Try it —
Search the listing for "nhất" and copy every line where it appears.

═══

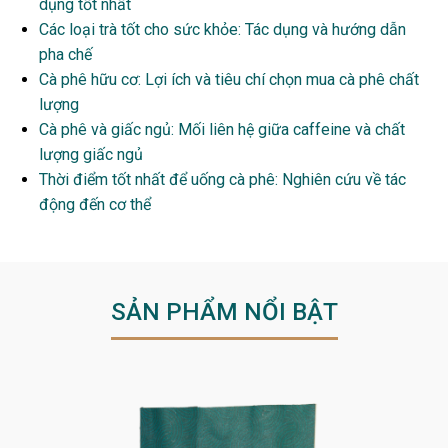
dụng tốt nhất
Các loại trà tốt cho sức khỏe: Tác dụng và hướng dẫn
pha chế
Cà phê hữu cơ: Lợi ích và tiêu chí chọn mua cà phê chất
lượng
Cà phê và giấc ngủ: Mối liên hệ giữa caffeine và chất
lượng giấc ngủ
Thời điểm tốt nhất để uống cà phê: Nghiên cứu về tác
động đến cơ thể
SẢN PHẨM NỔI BẬT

═══

Response —
dụng tốt nhất
Thời điểm tốt nhất để uống cà phê: Nghiên cứu về tác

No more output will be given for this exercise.